━━━━━ Data to use
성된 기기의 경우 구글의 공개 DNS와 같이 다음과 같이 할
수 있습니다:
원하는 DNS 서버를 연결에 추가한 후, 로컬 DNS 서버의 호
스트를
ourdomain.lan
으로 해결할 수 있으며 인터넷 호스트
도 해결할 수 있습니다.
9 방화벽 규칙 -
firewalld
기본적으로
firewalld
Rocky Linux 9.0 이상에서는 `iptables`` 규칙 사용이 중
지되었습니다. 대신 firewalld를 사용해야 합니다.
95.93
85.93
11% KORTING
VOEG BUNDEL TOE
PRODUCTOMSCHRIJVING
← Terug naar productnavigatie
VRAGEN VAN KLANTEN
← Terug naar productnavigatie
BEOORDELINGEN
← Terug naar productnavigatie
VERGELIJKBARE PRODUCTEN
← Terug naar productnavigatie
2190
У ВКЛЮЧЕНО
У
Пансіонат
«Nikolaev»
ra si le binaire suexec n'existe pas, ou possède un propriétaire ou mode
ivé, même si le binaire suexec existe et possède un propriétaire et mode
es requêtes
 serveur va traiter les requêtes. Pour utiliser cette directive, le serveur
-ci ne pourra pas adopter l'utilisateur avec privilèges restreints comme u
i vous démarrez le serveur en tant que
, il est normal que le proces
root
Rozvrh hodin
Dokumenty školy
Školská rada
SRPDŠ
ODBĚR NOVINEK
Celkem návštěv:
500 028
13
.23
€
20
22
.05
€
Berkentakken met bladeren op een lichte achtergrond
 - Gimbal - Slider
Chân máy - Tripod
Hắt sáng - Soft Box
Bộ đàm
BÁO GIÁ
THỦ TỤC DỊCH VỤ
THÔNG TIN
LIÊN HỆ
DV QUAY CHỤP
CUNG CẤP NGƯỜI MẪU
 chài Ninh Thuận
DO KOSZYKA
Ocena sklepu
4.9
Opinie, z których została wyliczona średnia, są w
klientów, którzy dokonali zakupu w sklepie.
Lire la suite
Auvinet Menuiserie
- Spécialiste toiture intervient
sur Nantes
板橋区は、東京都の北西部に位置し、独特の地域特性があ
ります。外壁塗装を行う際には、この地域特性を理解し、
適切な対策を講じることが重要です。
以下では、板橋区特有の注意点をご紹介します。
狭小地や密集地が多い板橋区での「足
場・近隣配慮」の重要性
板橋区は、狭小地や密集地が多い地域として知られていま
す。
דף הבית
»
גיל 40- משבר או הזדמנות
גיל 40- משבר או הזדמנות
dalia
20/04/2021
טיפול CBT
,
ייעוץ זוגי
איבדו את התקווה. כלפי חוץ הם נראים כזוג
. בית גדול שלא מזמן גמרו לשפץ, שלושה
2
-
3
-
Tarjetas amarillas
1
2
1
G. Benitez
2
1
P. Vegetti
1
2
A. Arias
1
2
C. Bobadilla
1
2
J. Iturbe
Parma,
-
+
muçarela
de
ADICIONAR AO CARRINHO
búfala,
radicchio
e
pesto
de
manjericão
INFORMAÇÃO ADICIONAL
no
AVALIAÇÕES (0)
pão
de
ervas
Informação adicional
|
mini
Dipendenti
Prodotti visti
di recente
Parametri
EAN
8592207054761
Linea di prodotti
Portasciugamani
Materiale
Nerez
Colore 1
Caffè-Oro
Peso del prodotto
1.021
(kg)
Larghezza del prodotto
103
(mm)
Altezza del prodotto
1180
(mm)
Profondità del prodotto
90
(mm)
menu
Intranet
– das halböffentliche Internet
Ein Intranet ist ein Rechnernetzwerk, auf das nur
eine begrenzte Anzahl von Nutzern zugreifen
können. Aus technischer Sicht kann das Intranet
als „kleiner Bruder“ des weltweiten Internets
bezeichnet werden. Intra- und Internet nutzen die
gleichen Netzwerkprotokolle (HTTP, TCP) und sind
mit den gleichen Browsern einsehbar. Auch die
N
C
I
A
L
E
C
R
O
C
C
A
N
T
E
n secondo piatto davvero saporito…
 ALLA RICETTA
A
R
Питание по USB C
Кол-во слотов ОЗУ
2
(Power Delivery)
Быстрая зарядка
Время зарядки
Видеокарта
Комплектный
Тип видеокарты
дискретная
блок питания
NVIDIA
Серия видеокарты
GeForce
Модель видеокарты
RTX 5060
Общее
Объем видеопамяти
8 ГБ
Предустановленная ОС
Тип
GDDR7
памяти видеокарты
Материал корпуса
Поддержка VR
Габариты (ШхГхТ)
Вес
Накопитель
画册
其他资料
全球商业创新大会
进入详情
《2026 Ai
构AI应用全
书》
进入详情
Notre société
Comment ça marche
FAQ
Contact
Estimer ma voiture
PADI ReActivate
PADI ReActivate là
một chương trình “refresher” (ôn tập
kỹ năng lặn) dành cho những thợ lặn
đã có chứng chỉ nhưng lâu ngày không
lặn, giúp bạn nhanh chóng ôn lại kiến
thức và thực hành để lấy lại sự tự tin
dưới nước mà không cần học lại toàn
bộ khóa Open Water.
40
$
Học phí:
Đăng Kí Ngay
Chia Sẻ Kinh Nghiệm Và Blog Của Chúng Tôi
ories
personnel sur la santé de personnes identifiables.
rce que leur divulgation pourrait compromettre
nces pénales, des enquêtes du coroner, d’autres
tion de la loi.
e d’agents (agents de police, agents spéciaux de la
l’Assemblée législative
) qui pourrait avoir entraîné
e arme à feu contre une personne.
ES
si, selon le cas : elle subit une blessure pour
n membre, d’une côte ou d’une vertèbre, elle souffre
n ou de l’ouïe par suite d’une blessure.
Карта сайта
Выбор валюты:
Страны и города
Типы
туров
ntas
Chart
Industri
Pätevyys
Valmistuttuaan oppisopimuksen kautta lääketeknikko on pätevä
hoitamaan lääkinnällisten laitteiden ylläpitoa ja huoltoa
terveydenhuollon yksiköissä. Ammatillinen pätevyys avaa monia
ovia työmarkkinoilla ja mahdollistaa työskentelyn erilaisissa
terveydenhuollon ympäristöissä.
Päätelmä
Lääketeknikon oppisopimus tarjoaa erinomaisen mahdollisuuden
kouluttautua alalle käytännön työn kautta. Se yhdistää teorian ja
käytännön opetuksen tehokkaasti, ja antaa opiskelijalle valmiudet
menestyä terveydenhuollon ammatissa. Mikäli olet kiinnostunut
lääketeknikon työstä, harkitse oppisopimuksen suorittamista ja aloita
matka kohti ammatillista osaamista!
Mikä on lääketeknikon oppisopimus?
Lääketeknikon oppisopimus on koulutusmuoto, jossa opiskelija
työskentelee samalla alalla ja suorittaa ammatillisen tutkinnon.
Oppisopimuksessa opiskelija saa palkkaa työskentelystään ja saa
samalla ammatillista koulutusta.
━━━━━━━━━━
**Work request**
Exactly as written, output all of the entries.

**Exercise output**
성된 기기의 경우 구글의 공개 DNS와 같이 다음과 같이 할
수 있습니다:
원하는 DNS 서버를 연결에 추가한 후, 로컬 DNS 서버의 호
스트를
ourdomain.lan
으로 해결할 수 있으며 인터넷 호스트
도 해결할 수 있습니다.
9 방화벽 규칙 -
firewalld
기본적으로
firewalld
Rocky Linux 9.0 이상에서는 `iptables`` 규칙 사용이 중
지되었습니다. 대신 firewalld를 사용해야 합니다.
95.93
85.93
11% KORTING
VOEG BUNDEL TOE
PRODUCTOMSCHRIJVING
← Terug naar productnavigatie
VRAGEN VAN KLANTEN
← Terug naar productnavigatie
BEOORDELINGEN
← Terug naar productnavigatie
VERGELIJKBARE PRODUCTEN
← Terug naar productnavigatie
2190
У ВКЛЮЧЕНО
У
Пансіонат
«Nikolaev»
ra si le binaire suexec n'existe pas, ou possède un propriétaire ou mode
ivé, même si le binaire suexec existe et possède un propriétaire et mode
es requêtes
 serveur va traiter les requêtes. Pour utiliser cette directive, le serveur
-ci ne pourra pas adopter l'utilisateur avec privilèges restreints comme u
i vous démarrez le serveur en tant que
, il est normal que le proces
root
Rozvrh hodin
Dokumenty školy
Školská rada
SRPDŠ
ODBĚR NOVINEK
Celkem návštěv:
500 028
13
.23
€
20
22
.05
€
Berkentakken met bladeren op een lichte achtergrond
 - Gimbal - Slider
Chân máy - Tripod
Hắt sáng - Soft Box
Bộ đàm
BÁO GIÁ
THỦ TỤC DỊCH VỤ
THÔNG TIN
LIÊN HỆ
DV QUAY CHỤP
CUNG CẤP NGƯỜI MẪU
 chài Ninh Thuận
DO KOSZYKA
Ocena sklepu
4.9
Opinie, z których została wyliczona średnia, są w
klientów, którzy dokonali zakupu w sklepie.
Lire la suite
Auvinet Menuiserie
- Spécialiste toiture intervient
sur Nantes
板橋区は、東京都の北西部に位置し、独特の地域特性があ
ります。外壁塗装を行う際には、この地域特性を理解し、
適切な対策を講じることが重要です。
以下では、板橋区特有の注意点をご紹介します。
狭小地や密集地が多い板橋区での「足
場・近隣配慮」の重要性
板橋区は、狭小地や密集地が多い地域として知られていま
す。
דף הבית
»
גיל 40- משבר או הזדמנות
גיל 40- משבר או הזדמנות
dalia
20/04/2021
טיפול CBT
,
ייעוץ זוגי
איבדו את התקווה. כלפי חוץ הם נראים כזוג
. בית גדול שלא מזמן גמרו לשפץ, שלושה
2
-
3
-
Tarjetas amarillas
1
2
1
G. Benitez
2
1
P. Vegetti
1
2
A. Arias
1
2
C. Bobadilla
1
2
J. Iturbe
Parma,
-
+
muçarela
de
ADICIONAR AO CARRINHO
búfala,
radicchio
e
pesto
de
manjericão
INFORMAÇÃO ADICIONAL
no
AVALIAÇÕES (0)
pão
de
ervas
Informação adicional
|
mini
Dipendenti
Prodotti visti
di recente
Parametri
EAN
8592207054761
Linea di prodotti
Portasciugamani
Materiale
Nerez
Colore 1
Caffè-Oro
Peso del prodotto
1.021
(kg)
Larghezza del prodotto
103
(mm)
Altezza del prodotto
1180
(mm)
Profondità del prodotto
90
(mm)
menu
Intranet
– das halböffentliche Internet
Ein Intranet ist ein Rechnernetzwerk, auf das nur
eine begrenzte Anzahl von Nutzern zugreifen
können. Aus technischer Sicht kann das Intranet
als „kleiner Bruder“ des weltweiten Internets
bezeichnet werden. Intra- und Internet nutzen die
gleichen Netzwerkprotokolle (HTTP, TCP) und sind
mit den gleichen Browsern einsehbar. Auch die
N
C
I
A
L
E
C
R
O
C
C
A
N
T
E
n secondo piatto davvero saporito…
 ALLA RICETTA
A
R
Питание по USB C
Кол-во слотов ОЗУ
2
(Power Delivery)
Быстрая зарядка
Время зарядки
Видеокарта
Комплектный
Тип видеокарты
дискретная
блок питания
NVIDIA
Серия видеокарты
GeForce
Модель видеокарты
RTX 5060
Общее
Объем видеопамяти
8 ГБ
Предустановленная ОС
Тип
GDDR7
памяти видеокарты
Материал корпуса
Поддержка VR
Габариты (ШхГхТ)
Вес
Накопитель
画册
其他资料
全球商业创新大会
进入详情
《2026 Ai
构AI应用全
书》
进入详情
Notre société
Comment ça marche
FAQ
Contact
Estimer ma voiture
PADI ReActivate
PADI ReActivate là
một chương trình “refresher” (ôn tập
kỹ năng lặn) dành cho những thợ lặn
đã có chứng chỉ nhưng lâu ngày không
lặn, giúp bạn nhanh chóng ôn lại kiến
thức và thực hành để lấy lại sự tự tin
dưới nước mà không cần học lại toàn
bộ khóa Open Water.
40
$
Học phí:
Đăng Kí Ngay
Chia Sẻ Kinh Nghiệm Và Blog Của Chúng Tôi
ories
personnel sur la santé de personnes identifiables.
rce que leur divulgation pourrait compromettre
nces pénales, des enquêtes du coroner, d’autres
tion de la loi.
e d’agents (agents de police, agents spéciaux de la
l’Assemblée législative
) qui pourrait avoir entraîné
e arme à feu contre une personne.
ES
si, selon le cas : elle subit une blessure pour
n membre, d’une côte ou d’une vertèbre, elle souffre
n ou de l’ouïe par suite d’une blessure.
Карта сайта
Выбор валюты:
Страны и города
Типы
туров
ntas
Chart
Industri
Pätevyys
Valmistuttuaan oppisopimuksen kautta lääketeknikko on pätevä
hoitamaan lääkinnällisten laitteiden ylläpitoa ja huoltoa
terveydenhuollon yksiköissä. Ammatillinen pätevyys avaa monia
ovia työmarkkinoilla ja mahdollistaa työskentelyn erilaisissa
terveydenhuollon ympäristöissä.
Päätelmä
Lääketeknikon oppisopimus tarjoaa erinomaisen mahdollisuuden
kouluttautua alalle käytännön työn kautta. Se yhdistää teorian ja
käytännön opetuksen tehokkaasti, ja antaa opiskelijalle valmiudet
menestyä terveydenhuollon ammatissa. Mikäli olet kiinnostunut
lääketeknikon työstä, harkitse oppisopimuksen suorittamista ja aloita
matka kohti ammatillista osaamista!
Mikä on lääketeknikon oppisopimus?
Lääketeknikon oppisopimus on koulutusmuoto, jossa opiskelija
työskentelee samalla alalla ja suorittaa ammatillisen tutkinnon.
Oppisopimuksessa opiskelija saa palkkaa työskentelystään ja saa
samalla ammatillista koulutusta.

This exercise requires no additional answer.